Dance band Gnarls Barkley has reached number one in the singles charts with Crazy, purely on download sales. That was the fun fact of last week, but of little relevance to most businesses outside the music industry, right? Perhaps, wrong.
The story is as much about marketing as it is about the decline of the CD. The success of Crazy is linked to the band’s presence on MySpace.com, now the second busiest site on the internet by some measures. Acquired last year by Rupert Murdoch’s News Corporation, MySpace is a networking site that is now deeply embedded into the social life of millions of young people.
It is classic Web 2.0: entirely server-based, with features including easy web authoring and blogging, a shareable personal calendar, web email, groups, forums, and a focus on independent music. The Gnarls Barkley number one shows how such sites have an economic and social significance.
Still, the Web 2.0 hype does feel like a bubble, fascinating for a small minority of internet obsessives, but not important to the average business. I put this argument to Web 2.0 guru and publisher Tim O’Reilly, the man who first popularised the term.

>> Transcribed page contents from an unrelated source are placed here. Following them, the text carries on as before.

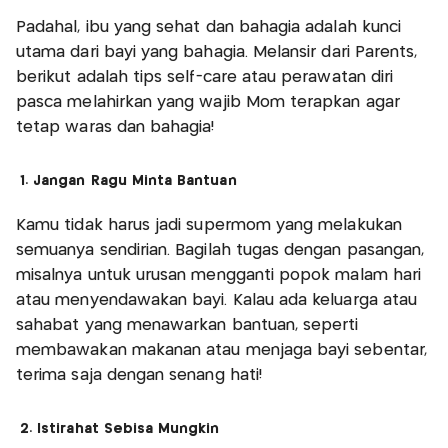
Padahal, ibu yang sehat dan bahagia adalah kunci
utama dari bayi yang bahagia. Melansir dari Parents,
berikut adalah tips self-care atau perawatan diri
pasca melahirkan yang wajib Mom terapkan agar
tetap waras dan bahagia!
1. Jangan Ragu Minta Bantuan
Kamu tidak harus jadi supermom yang melakukan
semuanya sendirian. Bagilah tugas dengan pasangan,
misalnya untuk urusan mengganti popok malam hari
atau menyendawakan bayi. Kalau ada keluarga atau
sahabat yang menawarkan bantuan, seperti
membawakan makanan atau menjaga bayi sebentar,
terima saja dengan senang hati!
2. Istirahat Sebisa Mungkin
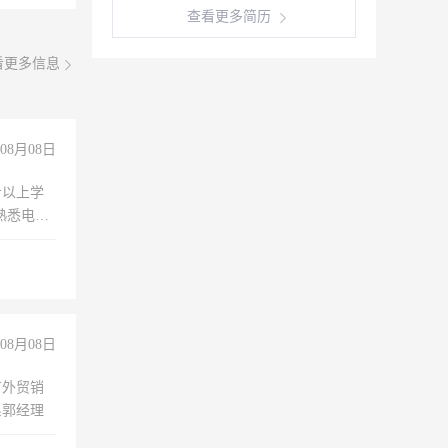
查看更多简历
看更多信息
08月08日
专以上学
，熟悉电脑
队精神，
险，
08月08日
有外贸销
系郭经理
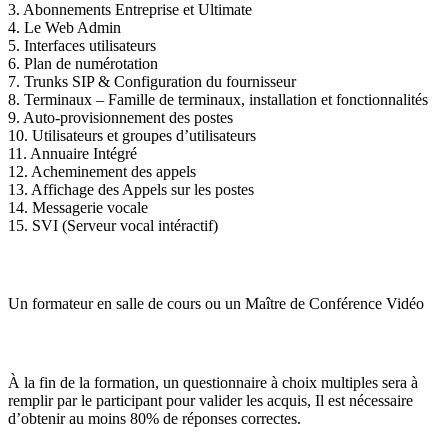
3. Abonnements Entreprise et Ultimate
4. Le Web Admin
5. Interfaces utilisateurs
6. Plan de numérotation
7. Trunks SIP & Configuration du fournisseur
8. Terminaux – Famille de terminaux, installation et fonctionnalités
9. Auto-provisionnement des postes
10. Utilisateurs et groupes d’utilisateurs
11. Annuaire Intégré
12. Acheminement des appels
13. Affichage des Appels sur les postes
14. Messagerie vocale
15. SVI (Serveur vocal intéractif)
Encadrement
Un formateur en salle de cours ou un Maître de Conférence Vidéo
Méthode d’évaluation
À la fin de la formation, un questionnaire à choix multiples sera à
remplir par le participant pour valider les acquis, Il est nécessaire
d’obtenir au moins 80% de réponses correctes.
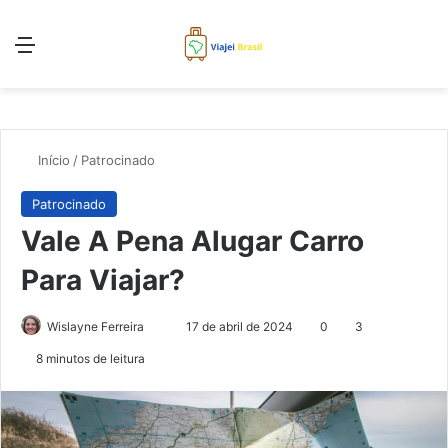
Menu
Pr
Início
/
Patrocinado
Patrocinado
Vale A Pena Alugar Carro
Para Viajar?
Mande
Wislayne Ferreira
17 de abril de 2024
0
3
um
8 minutos de leitura
e-
mail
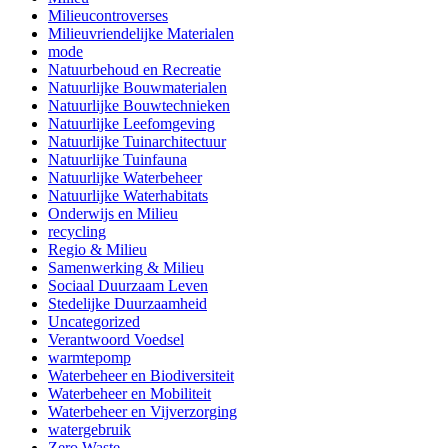
Milieucontroverses
Milieuvriendelijke Materialen
mode
Natuurbehoud en Recreatie
Natuurlijke Bouwmaterialen
Natuurlijke Bouwtechnieken
Natuurlijke Leefomgeving
Natuurlijke Tuinarchitectuur
Natuurlijke Tuinfauna
Natuurlijke Waterbeheer
Natuurlijke Waterhabitats
Onderwijs en Milieu
recycling
Regio & Milieu
Samenwerking & Milieu
Sociaal Duurzaam Leven
Stedelijke Duurzaamheid
Uncategorized
Verantwoord Voedsel
warmtepomp
Waterbeheer en Biodiversiteit
Waterbeheer en Mobiliteit
Waterbeheer en Vijverzorging
watergebruik
Zero Waste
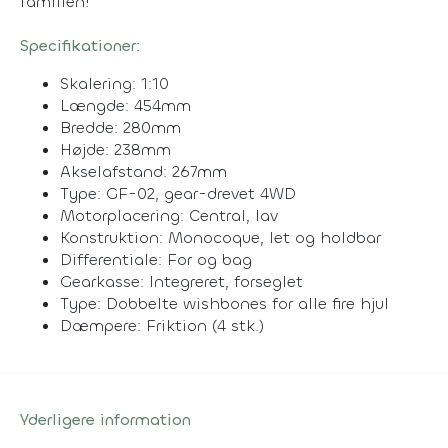
familien!
Specifikationer:
Skalering: 1:10
Længde: 454mm
Bredde: 280mm
Højde: 238mm
Akselafstand: 267mm
Type: GF-02, gear-drevet 4WD
Motorplacering: Central, lav
Konstruktion: Monocoque, let og holdbar
Differentiale: For og bag
Gearkasse: Integreret, forseglet
Type: Dobbelte wishbones for alle fire hjul
Dæmpere: Friktion (4 stk.)
Yderligere information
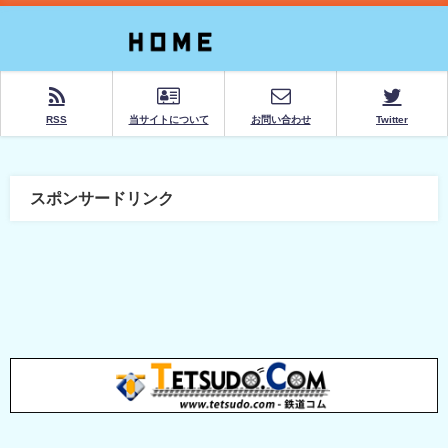
RSS
当サイトについて
お問い合わせ
Twitter
スポンサードリンク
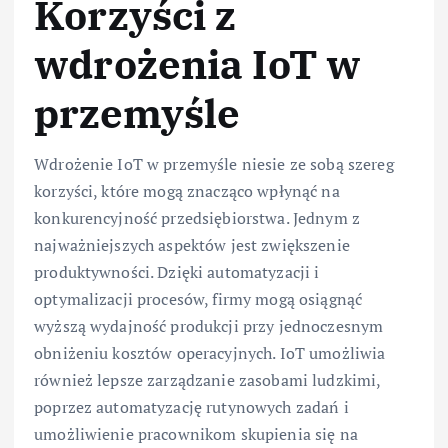
Korzyści z
wdrożenia IoT w
przemyśle
Wdrożenie IoT w przemyśle niesie ze sobą szereg
korzyści, które mogą znacząco wpłynąć na
konkurencyjność przedsiębiorstwa. Jednym z
najważniejszych aspektów jest zwiększenie
produktywności. Dzięki automatyzacji i
optymalizacji procesów, firmy mogą osiągnąć
wyższą wydajność produkcji przy jednoczesnym
obniżeniu kosztów operacyjnych. IoT umożliwia
również lepsze zarządzanie zasobami ludzkimi,
poprzez automatyzację rutynowych zadań i
umożliwienie pracownikom skupienia się na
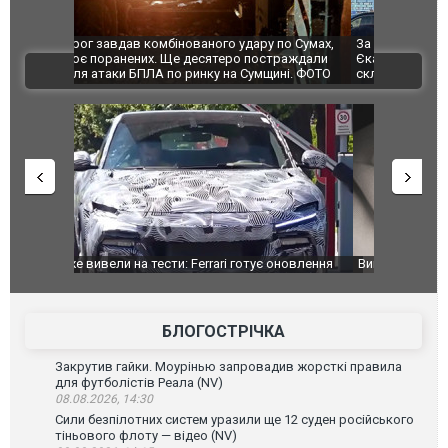
по Сумах,
За 2000 кілометрів від кордону з Україною: в
"Мої іграш
траждали
Єкатеринбурзі після атаки дронів загорівся
суперкарів
ВІДЕО
ині. ФОТО
склад Wildberries. ФОТО. ВІДЕО
оновлення
Вийшов трейлер нової екранізації легендарного
Зеленський
фільму "Афера Томаса Крауна"
перемовин
БЛОГОСТРІЧКА
Закрутив гайки. Моурінью запровадив жорсткі правила
для футболістів Реала (NV)
08.08.2026, 14:30
Сили безпілотних систем уразили ще 12 суден російського
тіньового флоту — відео (NV)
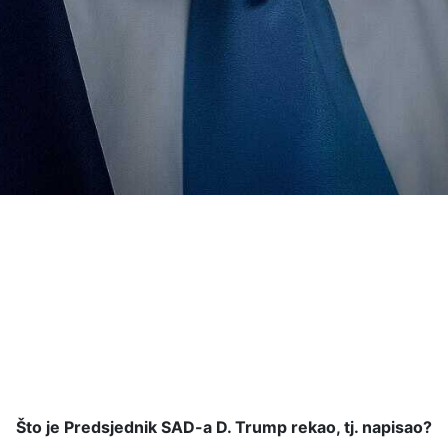
Što je Predsjednik SAD-a D. Trump rekao, tj. napisao?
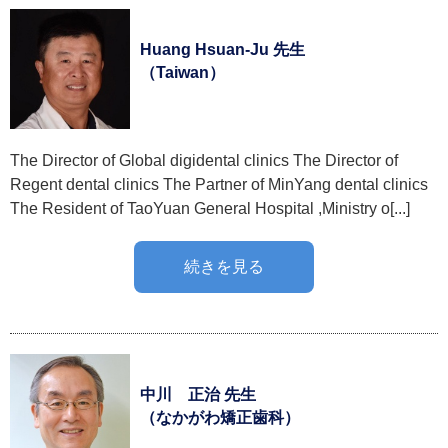
Huang Hsuan-Ju 先生
（Taiwan）
The Director of Global digidental clinics The Director of
Regent dental clinics The Partner of MinYang dental clinics
The Resident of TaoYuan General Hospital ,Ministry o[...]
続きを見る
中川 正治 先生
（なかがわ矯正歯科）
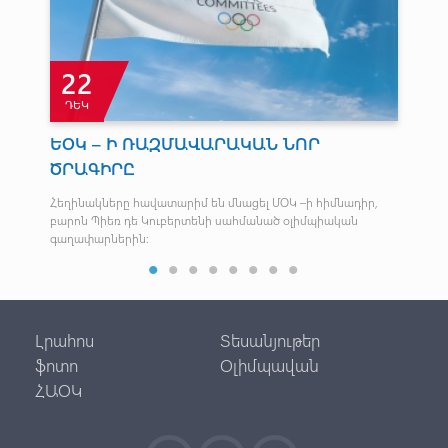
22
ԴԵԿ
Փ
ԵՕԿ – Ի ՌԱԶՄԱՎԱՐԱԿԱՆ ՆՈՐ
Պ
ԾՐԱԳԻՐԸ
պա
հ
Հեղինակները հավատարիմ են մնացել ՄՕԿ –ի հիմնադիր,
բարոն Պիեռ դե Կուբերտենի սահմանած օլիմպիական
Մեն
գաղափարներին:
պա
Լրահոս
Տեսանյութեր
ֆոտո
Օլիմպավան
ՀԱՕԿ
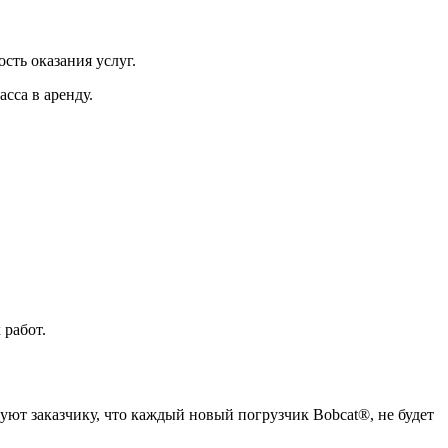
сть оказания услуг.
сса в аренду.
 работ.
руют заказчику, что каждый новый погрузчик Bobcat®, не будет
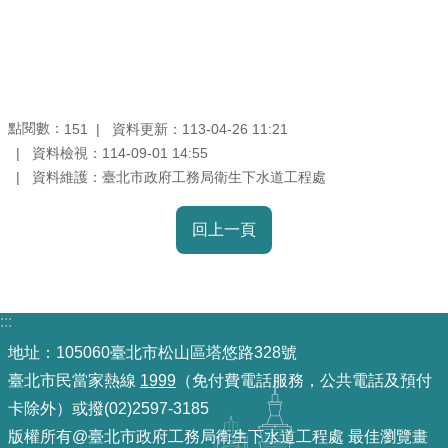
導
覽
回
首
點閱數：
資料更新：113-04-26 11:21
151
頁
資料檢視：114-09-01 14:55
資料維護：臺北市政府工務局衛生下水道工程處
English
回上一頁
常
見
問
答
:::
陳
地址：105060臺北市松山區塔悠路328號
情
臺北市民當家熱線
1999
（免付費電話服務，公共電話及預付
系
卡除外）或撥(02)2597-3185
統
版權所有@臺北市政府工務局衛生下水道工程處 最佳瀏覽畫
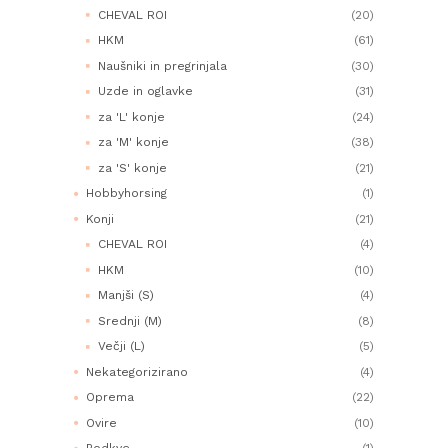
CHEVAL ROI
(20)
HKM
(61)
Naušniki in pregrinjala
(30)
Uzde in oglavke
(31)
za 'L' konje
(24)
za 'M' konje
(38)
za 'S' konje
(21)
Hobbyhorsing
(1)
Konji
(21)
CHEVAL ROI
(4)
HKM
(10)
Manjši (S)
(4)
Srednji (M)
(8)
Večji (L)
(5)
Nekategorizirano
(4)
Oprema
(22)
Ovire
(10)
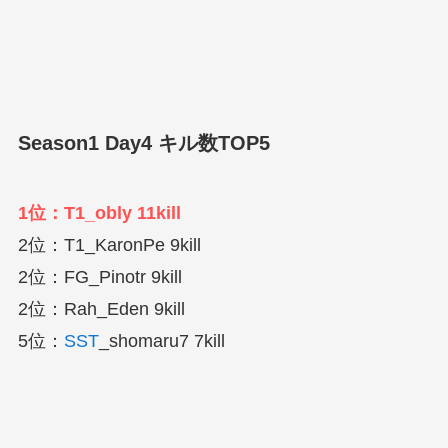
Season1 Day4 キル数TOP5
1位：T1_obly 11kill
2位：T1_KaronPe 9kill
2位：FG_Pinotr 9kill
2位：Rah_Eden 9kill
5位：
SST
_shomaru7 7kill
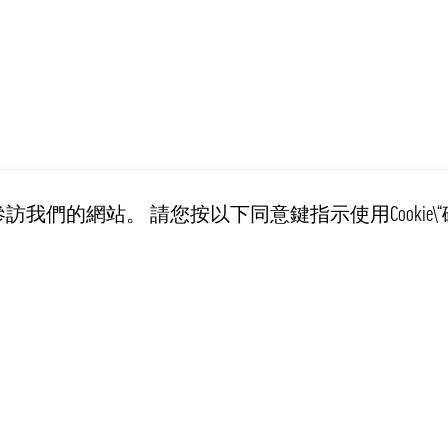
訪我們的網站。 請您按以下同意鍵指示使用Cookie\“
客戶服務
訊息
Recept
运输条例
個資管理規範
常见问题解答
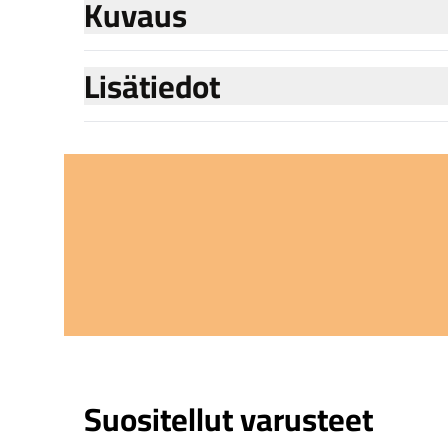
Kuvaus
Lisätiedot
Suositellut varusteet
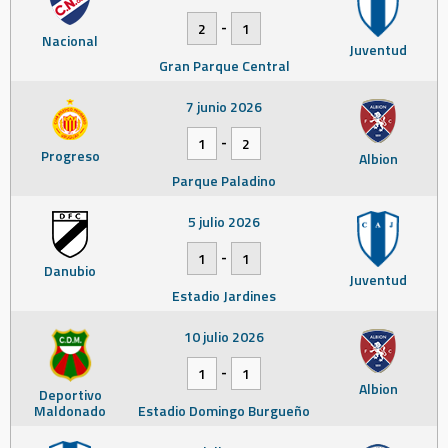
-
2
1
Nacional
Juventud
Gran Parque Central
7 junio 2026
-
1
2
Progreso
Albion
Parque Paladino
5 julio 2026
-
1
1
Danubio
Juventud
Estadio Jardines
10 julio 2026
-
1
1
Albion
Deportivo
Maldonado
Estadio Domingo Burgueño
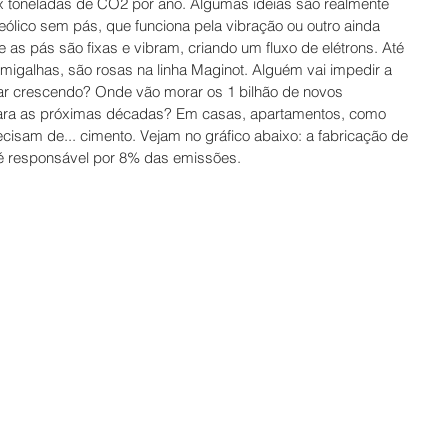
x toneladas de CO2 por ano. Algumas ideias são realmente 
eólico sem pás, que funciona pela vibração ou outro ainda 
 as pás são fixas e vibram, criando um fluxo de elétrons. Até 
migalhas, são rosas na linha Maginot. Alguém vai impedir a 
ar crescendo? Onde vão morar os 1 bilhão de novos 
para as próximas décadas? Em casas, apartamentos, como 
isam de... cimento. Vejam no gráfico abaixo: a fabricação de 
 é responsável por 8% das emissões.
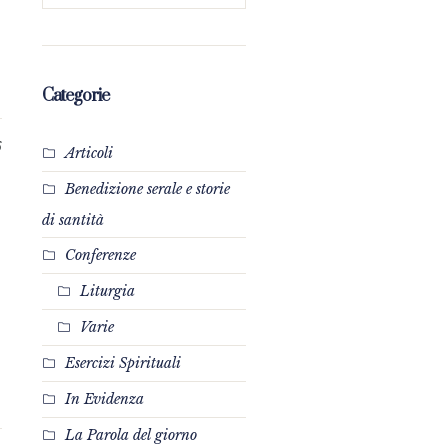
Categorie
6
Articoli
Benedizione serale e storie
di santità
Conferenze
Liturgia
Varie
Esercizi Spirituali
.
In Evidenza
La Parola del giorno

He insisted this view was wrong. “The internet and the consumer phenomenon on the internet are really predictions from early adopters about the future,” he said. So how is it affecting business? “Take a look at eBay, for example. It is already creating new competition for many businesses. The market in used books on Amazon is probably changing the landscape of publishing more than electronic publishing.”
O’Reilly sees the trend extending to manufacturing. “You’ll be able to put together pluggable supply chains at a much lower level. I would be very surprised if we don’t end up with an eBay for manufacturing, where people match up supply and demand over the internet.”
Another area is comparison shopping. “There’s a bunch of research projects where you can point your camera phone at the barcode on an item and get consumer ratings on it. The democratisation of information will let you get information about products and figure out whether it’s a good price or not. That will affect every retailer in the business.”
O’Reilly is right and there are many implications. One is rather obvious, which is that the web is becoming both a primary source of information and the preferred means of conducting transactions, especially among young people of the MySpace era, who will take that culture on into their business lives.
In this light, it is surprising how many businesses still treat their web presence as little more than an online brochure, with a phone number or a contact form, for prospective customers.
Another facet is interactivity, or what O’Reilly calls harnessing collective intelligence. The PHP web application language has the best documentation in the business for one simple reason – every online entry is richly annotated by users. Again, it is surprising how many web sites fail to give their customers an easy way to share their knowledge. It is not hard to grab some Web 2.0 goodness.